▶ [WHAT IS BEING ASKED]: Include in the reply only the lines from the start of the data below through the line containing "गौतमबुद्ध नगर", reproduced exactly and with no pictures.

----

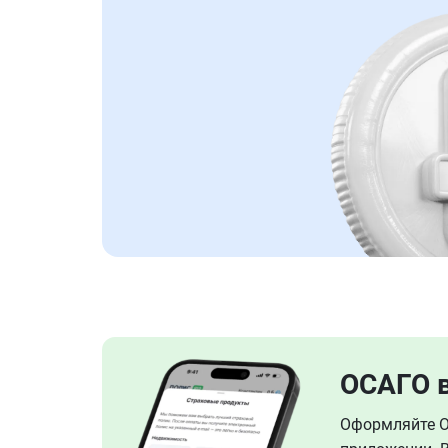
ОСАГО 
Оформляйте ОС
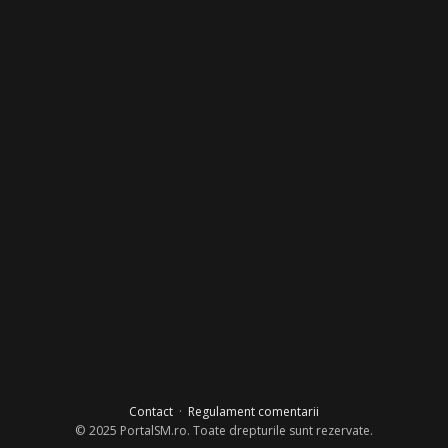
Contact
·
Regulament comentarii
© 2025 PortalSM.ro. Toate drepturile sunt rezervate.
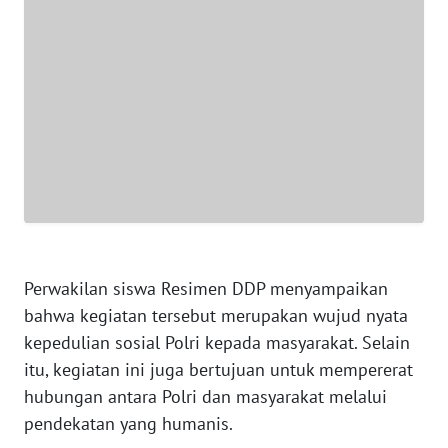
WN
JAMBI
WN
SULTRA
WN
NTB
WN
SULTENG
Perwakilan siswa Resimen DDP menyampaikan
bahwa kegiatan tersebut merupakan wujud nyata
WN
kepedulian sosial Polri kepada masyarakat. Selain
SULBAR
itu, kegiatan ini juga bertujuan untuk mempererat
hubungan antara Polri dan masyarakat melalui
WN
pendekatan yang humanis.
BABEL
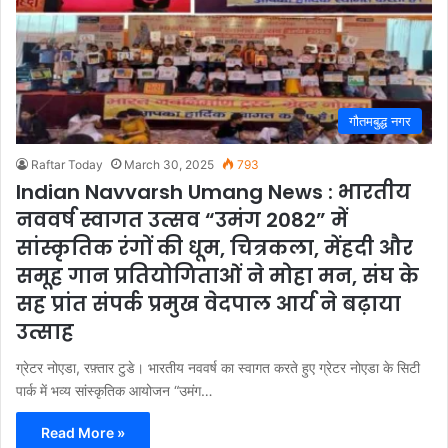
गौतमबुद्ध नगर
Raftar Today
March 30, 2025
793
Indian Navvarsh Umang News : भारतीय
नववर्ष स्वागत उत्सव “उमंग 2082” में
सांस्कृतिक रंगों की धूम, चित्रकला, मेंहदी और
समूह गान प्रतियोगिताओं ने मोहा मन, संघ के
सह प्रांत संपर्क प्रमुख वेदपाल आर्य ने बढ़ाया
उत्साह
ग्रेटर नोएडा, रफ़्तार टुडे। भारतीय नववर्ष का स्वागत करते हुए ग्रेटर नोएडा के सिटी
पार्क में भव्य सांस्कृतिक आयोजन “उमंग…
Read More »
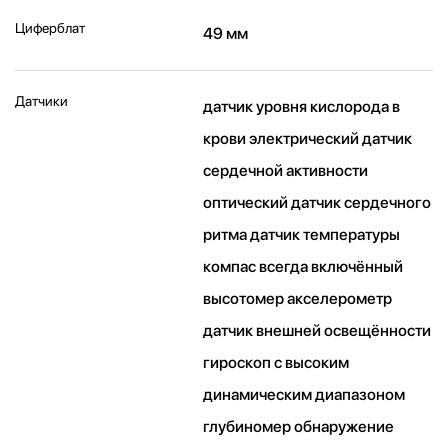
Циферблат
49 мм
Датчики
датчик уровня кислорода в
крови электрический датчик
сердечной активности
оптический датчик сердечного
ритма датчик температуры
компас всегда включённый
высотомер акселерометр
датчик внешней освещённости
гироскоп с высоким
динамическим диапазоном
глубиномер обнаружение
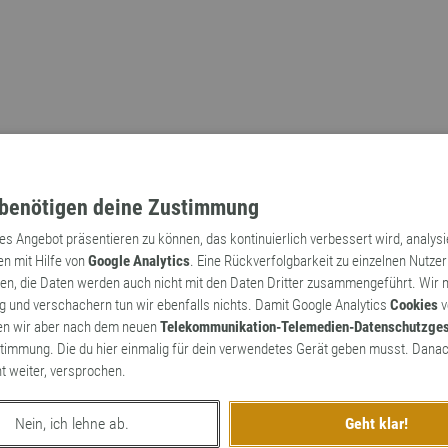
benötigen deine Zustimmung
tes Angebot präsentieren zu können, das kontinuierlich verbessert wird, analys
en mit Hilfe von
Google Analytics
. Eine Rückverfolgbarkeit zu einzelnen Nutzer
n, die Daten werden auch nicht mit den Daten Dritter zusammengeführt. Wir
Archaismen
Markennamen
 und verschachern tun wir ebenfalls nichts. Damit Google Analytics
Cookies
v
en wir aber nach dem neuen
Telekommunikation-Telemedien-Datenschutzge
timmung. Die du hier einmalig für dein verwendetes Gerät geben musst. Danac
ht weiter, versprochen.
Nein, ich lehne ab.
Geht klar!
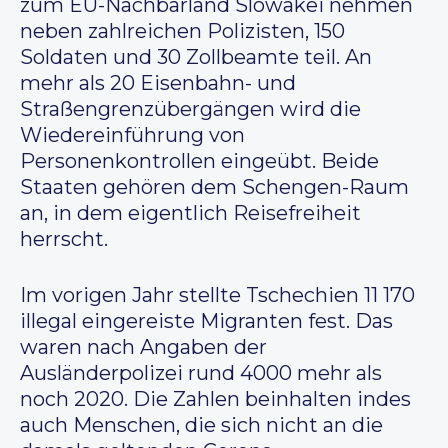
zum EU-Nachbarland Slowakei nehmen
neben zahlreichen Polizisten, 150
Soldaten und 30 Zollbeamte teil. An
mehr als 20 Eisenbahn- und
Straßengrenzübergängen wird die
Wiedereinführung von
Personenkontrollen eingeübt. Beide
Staaten gehören dem Schengen-Raum
an, in dem eigentlich Reisefreiheit
herrscht.
Im vorigen Jahr stellte Tschechien 11 170
illegal eingereiste Migranten fest. Das
waren nach Angaben der
Ausländerpolizei rund 4000 mehr als
noch 2020. Die Zahlen beinhalten indes
auch Menschen, die sich nicht an die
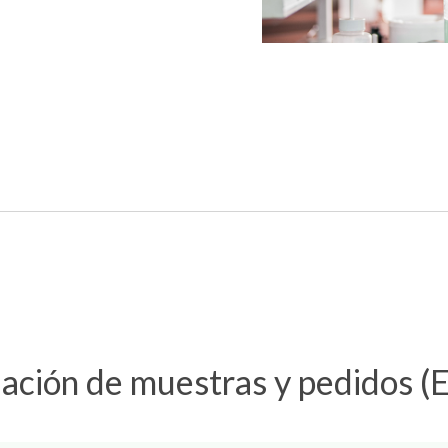
ación de muestras y pedidos (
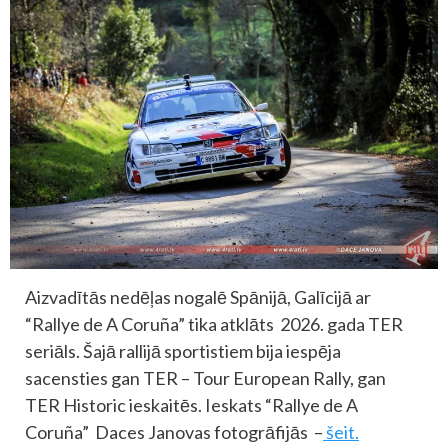
Aizvadītās nedēļas nogalē Spānijā, Galīcijā ar
“Rallye de A Coruña” tika atklāts 2026. gada TER
seriāls. Šajā rallijā sportistiem bija iespēja
sacensties gan TER – Tour European Rally, gan
TER Historic ieskaitēs. Ieskats “Rallye de A
Coruña” Daces Janovas fotogrāfijās –
šeit.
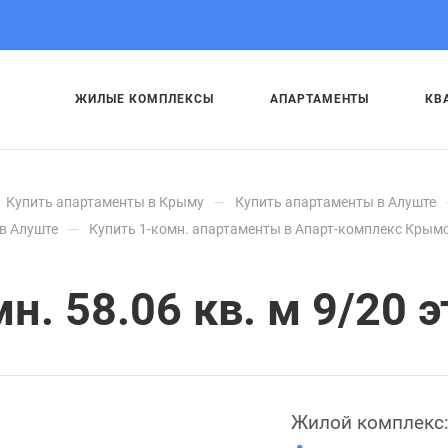
ЖИЛЫЕ КОМПЛЕКСЫ
АПАРТАМЕНТЫ
КВ
—
Купить апартаменты в Крыму
Купить апартаменты в Алуште
—
в Алуште
Купить 1-комн. апартаменты в Апарт-комплекс Крымс
. 58.06 кв. м 9/20 э
Жилой комплекс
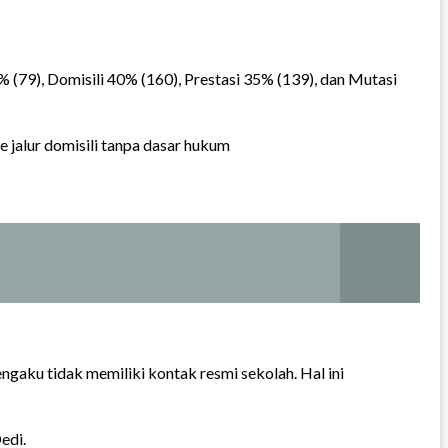
79), Domisili 40% (160), Prestasi 35% (139), dan Mutasi
ke jalur domisili tanpa dasar hukum
ngaku tidak memiliki kontak resmi sekolah. Hal ini
edi.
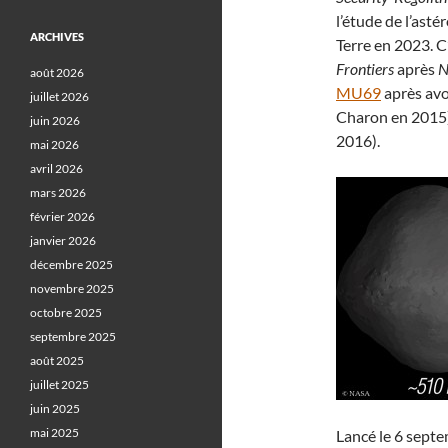
l’étude de l’asté
ARCHIVES
Terre en 2023. C
Frontiers
après
N
août 2026
MU69
après avo
juillet 2026
Charon en 2015
juin 2026
2016).
mai 2026
avril 2026
mars 2026
février 2026
janvier 2026
décembre 2025
novembre 2025
octobre 2025
septembre 2025
août 2025
juillet 2025
juin 2025
mai 2025
Lancé le 6 septe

----

▶ [RESPONSE TO THE TASK]:
ОСАГО 
Оформляйте ОС
Contact
·
Regulament comentarii
© 2025 PortalSM.ro. Toate drepturile sunt rezervate.
WN
JAMBI
WN
SULTRA
WN
NTB
WN
SULTENG
Perwakilan siswa Resimen DDP menyampaikan
bahwa kegiatan tersebut merupakan wujud nyata
WN
kepedulian sosial Polri kepada masyarakat. Selain
SULBAR
itu, kegiatan ini juga bertujuan untuk mempererat
hubungan antara Polri dan masyarakat melalui
WN
pendekatan yang humanis.
BABEL
गौतमबुद्ध नगर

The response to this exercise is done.